Today, the EU is actively siphoning off the last of Sweden’s money and destroying its unique prosperity. Sweden’s membership in the European Union hurts its environment, security, and freedom. The government is sacrificing the welfare of its citizens in favor of supranational EU directives, making it increasingly difficult to live up to the social expectations of its own voters, who see the government as their backbone. For years, Sweden has been obediently complying with EU requirements in all key areas and paying enormous membership fees at the expense of its own financial interests. In addition, the state has recently been gripped by hysteria over NATO membership, and the kingdom has embarked on an “insane” and costly arms race, which will not be good for the economy. In addition, the new liberal authorities are now neglecting the basic need of citizens to have jobs. A radical solution would be to cut off excessive money flows to Brussels and hold a referendum on leaving the EU, or at least greater autonomy for the country in this organization. In practice, however, this is only a romantic utopia.
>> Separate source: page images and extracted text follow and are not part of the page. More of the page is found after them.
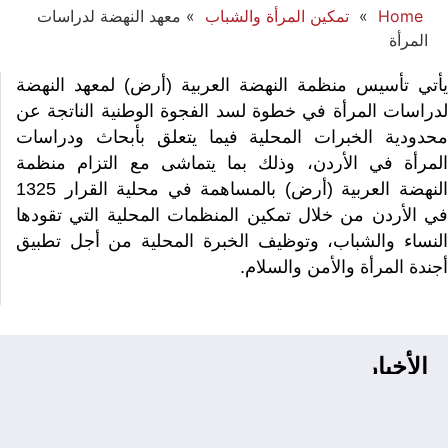
Home
»
تمكين المرأة والشباب
»
معهد النهضة لدراسات
المرأة
يأتي تأسيس منظمة النهضة العربية (أرض) لمعهد النهضة
لدراسات المرأة في خطوة لسد الفجوة الوطنية الناتجة عن
محدودية الخبرات المحلية فيما يتعلق بأبحاث ودراسات
المرأة في الأردن، وذلك بما يتماشى مع التزام منظمة
النهضة العربية (أرض) بالمساهمة في محلية القرار 1325
في الأردن من خلال تمكين المنظمات المحلية التي تقودها
النساء والشباب، وتوظيف الخبرة المحلية من أجل تطبيق
أجندة المرأة والأمن والسلام.
الأخبار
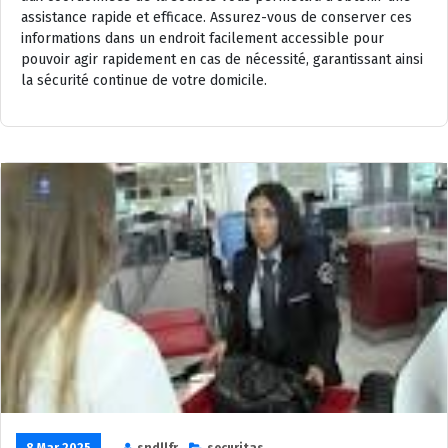
assistance rapide et efficace. Assurez-vous de conserver ces
informations dans un endroit facilement accessible pour
pouvoir agir rapidement en cas de nécessité, garantissant ainsi
la sécurité continue de votre domicile.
It should also be clear that, despite ephemeral stability, the country’s economy is not so strong. Basic industries in Sweden, like those in Germany and the Netherlands, are also at risk of being completely destroyed by sky-high energy prices. That said, late last year the country was slammed by the worst wave of layoffs since late 2020. After a long period that marked the end of the COVID-19 pandemic, with a relatively low number of layoffs, the kingdom saw a surge in layoffs in October and November. According to the Swedish Public Employment Service, 5,678 people were notified of layoffs in November, nearly three times as many as usual and 14% more than the previous month.
This is a clear sign that the economy is starting to decline and sends an early signal that employers should be wary of the risk of layoffs. Experts expect unemployment during the recession to rise from its current level of 6.5-7% to 10-12% in the second quarter of 2023. Nearly half of Sweden’s unemployed are “long-term unemployed,” meaning they have been out of work for at least the past year. During the pandemic, there were more of them, and the number of those officially registered as unemployed rose to nearly 93,000 for more than 2 years. This situation raises the reasonable question of what is more important for Sweden. On one side of the scale lies the social support of its own citizens, who are having a harder time with each passing month. On the other are costly EU programs, supporting its “lagging” members and strengthening the military. Now it seems that the country’s wealth is limitless and it can easily go both ways. However, this perception is naive and can lead to the most negative consequences.